A secondary goal in training is the ability to acquire efficiency in new skills and, importantly, to innovate entirely new skills.

It is important to note that a ‘skill’ is not something acquired by the mere rote repetition of a specific function, but is a result of physical, mental and emotional integration and is something best measured by how effortlessly one can complete a task. Efficiency, for example demonstrated through stealth training and lightness of touch, is central to parkour. We aim to ‘make silence’ as we train, to go unnoticed as we pass through any environment and to leave no trace of our passing as we go. And anyone who practises parkour soon realises just how powerful the mind can be in restricting one’s own potential, as the art shines a bright spotlight on how much fear-reactivity hinders our every move: parkour is as much mental and emotional as it is physical.

Once this fear-reactivity is overcome, good parkour makes impossible actions seem not only possible but also quite effortless. Obstacles and barriers are traversed in the blink of an eye, difficult terrain negotiated without the impediment of fear or anxiety, and what most would see as obstacles to movement become partners and springboards along one’s route.

An important part of this secondary goal is to tap the innate genius of each individual’s physical expression of fitness; innovation and adaptation are crucial. Parkour is often wrongly described as an urbansport or art, when the truth is that parkour aims to teach the individual to be able to adapt his movement to absolutely any environment, and in any situation. Practitioners are encouraged to train in built-up areas as well as in rural surroundings, upon coastal rock formations, within forests and jungles; indeed, anywhere that presents the opportunity for challenge and discovery through movement.

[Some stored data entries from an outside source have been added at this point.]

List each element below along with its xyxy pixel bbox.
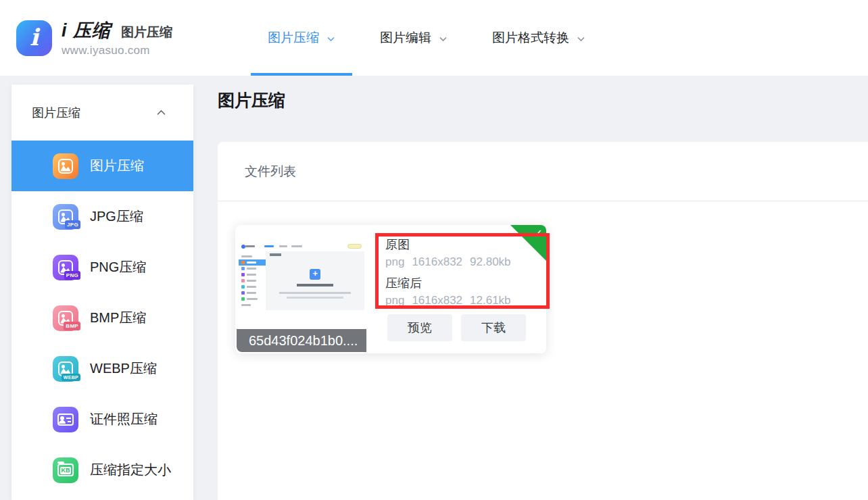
chevron-down-icon [327, 34, 335, 43]
original-meta: png1616x83292.80kb [385, 255, 519, 269]
nav-tab-label: 图片格式转换 [492, 29, 569, 47]
jpg-badge: JPG [65, 220, 80, 229]
app-header: i i 压缩 图片压缩 www.iyasuo.com 图片压缩 图片编辑 图片格… [0, 0, 868, 76]
original-dimensions: 1616x832 [412, 255, 462, 268]
png-icon: PNG [53, 255, 78, 280]
thumbnail-screenshot [239, 241, 364, 310]
compressed-meta: png1616x83212.61kb [385, 294, 519, 307]
jpg-icon: JPG [53, 204, 78, 230]
sidebar-item-label: 图片压缩 [90, 157, 144, 175]
bmp-icon: BMP [53, 305, 78, 331]
sidebar-item-label: BMP压缩 [90, 309, 146, 327]
sidebar-group-title: 图片压缩 [32, 105, 80, 121]
logo-icon: i [16, 20, 52, 56]
logo-text: i 压缩 图片压缩 www.iyasuo.com [62, 18, 172, 57]
webp-icon: WEBP [53, 356, 78, 382]
brand-name: i 压缩 [62, 18, 111, 43]
webp-badge: WEBP [62, 374, 80, 381]
main-content: 图片压缩 文件列表 ✓ [218, 76, 868, 500]
nav-tab-image-compress[interactable]: 图片压缩 [245, 0, 358, 76]
sidebar-item-compress-to-size[interactable]: KB 压缩指定大小 [11, 445, 193, 495]
nav-tab-format-convert[interactable]: 图片格式转换 [470, 0, 608, 76]
sidebar-item-webp-compress[interactable]: WEBP WEBP压缩 [11, 343, 193, 394]
top-nav: 图片压缩 图片编辑 图片格式转换 [245, 0, 608, 76]
sidebar-item-image-compress[interactable]: 图片压缩 [11, 141, 193, 191]
nav-tab-image-edit[interactable]: 图片编辑 [358, 0, 470, 76]
compressed-label: 压缩后 [385, 275, 519, 291]
file-list-title: 文件列表 [245, 163, 296, 180]
compressed-dimensions: 1616x832 [412, 294, 462, 307]
product-name: 图片压缩 [121, 24, 172, 41]
image-compress-icon [53, 153, 78, 179]
original-label: 原图 [385, 236, 519, 253]
file-list-card: 文件列表 ✓ [218, 142, 868, 500]
preview-button[interactable]: 预览 [387, 314, 452, 341]
sidebar-item-label: 证件照压缩 [90, 410, 158, 428]
png-badge: PNG [64, 271, 80, 280]
site-url: www.iyasuo.com [62, 44, 172, 57]
original-format: png [385, 255, 404, 268]
file-info: 原图 png1616x83292.80kb 压缩后 png1616x83212.… [385, 236, 519, 314]
sidebar-item-label: WEBP压缩 [90, 359, 157, 378]
sidebar-group-header[interactable]: 图片压缩 [11, 84, 193, 141]
chevron-down-icon [439, 34, 448, 43]
nav-tab-label: 图片编辑 [380, 29, 431, 47]
file-name: 65d43f024b1b0.... [237, 329, 366, 352]
logo: i i 压缩 图片压缩 www.iyasuo.com [16, 18, 172, 57]
sidebar-item-jpg-compress[interactable]: JPG JPG压缩 [11, 191, 193, 242]
file-list-header: 文件列表 [218, 142, 868, 201]
kb-badge: KB [60, 467, 71, 474]
download-button[interactable]: 下载 [461, 314, 526, 341]
sidebar-item-label: JPG压缩 [90, 207, 143, 226]
sidebar-item-id-photo-compress[interactable]: 证件照压缩 [11, 394, 193, 445]
id-card-icon [53, 407, 78, 432]
chevron-up-icon [156, 109, 166, 117]
sidebar-item-png-compress[interactable]: PNG PNG压缩 [11, 242, 193, 293]
file-item: ✓ [235, 225, 546, 353]
compressed-format: png [385, 294, 404, 307]
sidebar-item-label: 压缩指定大小 [90, 461, 171, 479]
file-thumbnail[interactable]: 65d43f024b1b0.... [237, 226, 366, 352]
sidebar: 图片压缩 图片压缩 JPG JPG压缩 PNG PNG压缩 BMP BMP压缩 [11, 84, 193, 500]
sidebar-item-label: PNG压缩 [90, 258, 146, 276]
file-actions: 预览 下载 [387, 314, 526, 341]
page-title: 图片压缩 [218, 89, 285, 111]
sidebar-item-bmp-compress[interactable]: BMP BMP压缩 [11, 293, 193, 343]
compressed-size: 12.61kb [470, 294, 511, 307]
kb-folder-icon: KB [53, 457, 78, 483]
nav-tab-label: 图片压缩 [268, 29, 319, 47]
check-icon: ✓ [534, 227, 543, 240]
original-size: 92.80kb [470, 255, 511, 268]
chevron-down-icon [577, 34, 585, 43]
bmp-badge: BMP [64, 322, 80, 330]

Fitness must be measured in terms of one’s ability to perform a chosen task at any given time. Effectively, what this means is that we must have balance in our training methods in order to maintain a constant and high level of health and fitness, so that we are able to act whenever we want or need to. This is very different from the ‘peak and trough’ approach to training that many competitive performance sports employ, with their need to prepare practitioners to perform at their best only for a few short periods during the training cycle.

Parkour is a truly holistic discipline that offers the practitioner a new way to observe and manage the relationships between himself and his every environment, encouraging him always to be aware of the possibilities for movement and to appraise his own ratio of capacity to potential. We must constantly ask the question of ourselves: just what can I do and how close am I to being able to do it? The goal of training is to improve our standard of living, to enable us to get more from every moment and every activity, to help us explore our innate potential: to make us more capable, more functional in the true sense of the word. A training method that detracts from this in any way is flawed at a fundamental level.

Parkour, as is commonly noted by newcomers, reaches into every aspect of one’s daily life. Many voice this as ‘having their eyes opened’. Practitioners soon come to look at their surroundings in a completely different and unfettered way. They step outside of the box and find that, in fact, there is no box and never was! It raises one’s awareness of the inefficiency and superfluous effort that accompany most of one’s everyday movements. One learns to think even of simple acts like walking as a means to train, to maximise the use of space on a crowded street, to foresee and avoid obstacles on a journey; in short, one learns to flow with the currents of life in a more harmonious and beneficial manner so that your very daily activities themselves become an extension of your training and practice. This change comes about as much mentally as it does physically for, of course, the two are inextricably interwoven.

We all possess the innate ability to move with the seemingly superhuman attributes that parkour can develop. The truth is, of course, that there is nothing superhuman about these activities – and there are no secrets either. Diligent, intelligent practise and focused, regular training will bring about the realisation of this potential, which brings us closer to our true heritage as perhaps the most adaptable piece of organic hardware on the planet. Achieving this level of functional fitness brings about an improved standard of living and real enjoyment of our physicality, and not only while we are young but for as long as we be and we last.

[1] The invented word ‘parkour’ originates from the French parcours du combattant, a phrase meaning ‘course of the fighter’ which was the original term for the military-style obstacle courses now used by armed forces around the world. From parcours, meaning ‘course’came the altered ‘Parkour’, which was the second name used for the discipline after the original term ‘l’Art du Deplacement. David Belle, one of the original Yamakasi founders, credits his friend Hubert Kounde for having coined the word ‘Parkour’.